Restituta neigte ihren Kopf kurz, nicht wie zur Verbeugung, sondern um mit einem Nicken anzudeuten, dass sie die Begrüßung gehört hatte. Unterdessen verlor sie aber nicht ihr Lächeln. Eine Fruendin von Romana, dachte sie, konnte ja nicht schlimm sein. Nicht aber, dass sie sich selber in die Konversation einmischte—von natur aus war sie zurückhaltend und ein wenig schüchtern, sodass sie sich auch brav im Hintergrund hielt.

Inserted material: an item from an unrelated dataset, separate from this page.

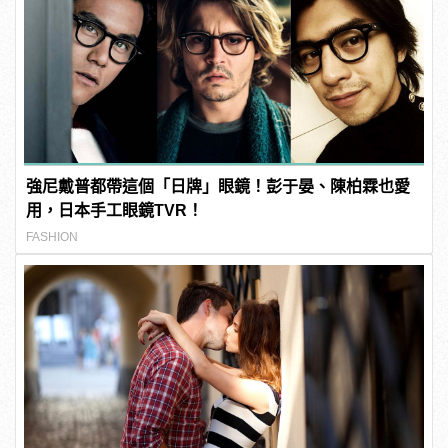
強尼戴普都帶這個「日牌」眼鏡！彭于晏、陳柏霖也愛
用，日本手工眼鏡TVR！
FASHION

Romana hingegen war von der Präsenz her deutlich auffälliger, nicht nur, weil sie alleine durch ihre Größe alle anderen Vestalinnen überschattete. Ihren Freunden und Freundinnen zeigte sich die Vestalin, die andernorts auch durchaus eine überstrenge und fanatische Patrizierin sein konnte, von der Sonnenseite. Freilich war sie schon seit vielleicht 10 Jahren Vestalin, aber trotzdem musste sie sich selber gegenüber zugeben, dass der Gedanke, dass die Einigung mit Männern ihr verschlossen blieb, zwiespältige Gefühle in ihr auslöste. Einerseits gefiel ihr das Leben als Vestalin, und sie wusste, wäre sie nicht Vestalin geworden, wäre sie vielleicht als Heimchen bei irgendeinem alten patrizischen Senator gelandet. Andererseits... einmal einen Mann nahe bei sich spüren. Einmal... ach, sie sollte mit dem Nachdenken aufhören. Eine Claudia träumte nicht, eine Claudia stellte sich den Realitäten! Und die Realität war, dass sich eine solch passable und untadelige Römerin, wie Romana es zu sein anstrebte, sich den Gedanken an ein erfülltes Sexleben abschminken konnte. Egal, ob Vestalin oder nicht. Adel verpflichtete schließlich. Und ohnehin war Romana viel zu konservativ in ihrer Ausrichtung, reaktionär in ihren Gedanken, altmodisch in ihren Vorstellungen, als dass solche Gefühle sich bei ihr länger halten konnten als ein paar Sekunden, bevor sie von einer wahren Flutwelle an nüchterner Rationalität erstickt wurden. Die Rationalität sagte ihr, Vesta würde es ungerne sehen. Und sie sagte ihr, für so etwas würde sie sterben. Und dann gab es noch eine kleine hässliche Stimme in ihr, die ihr einflüsterte, sie sei ein viel zu großer Trampel, um einen mann zu finden, der je etwas an ihr finden würde.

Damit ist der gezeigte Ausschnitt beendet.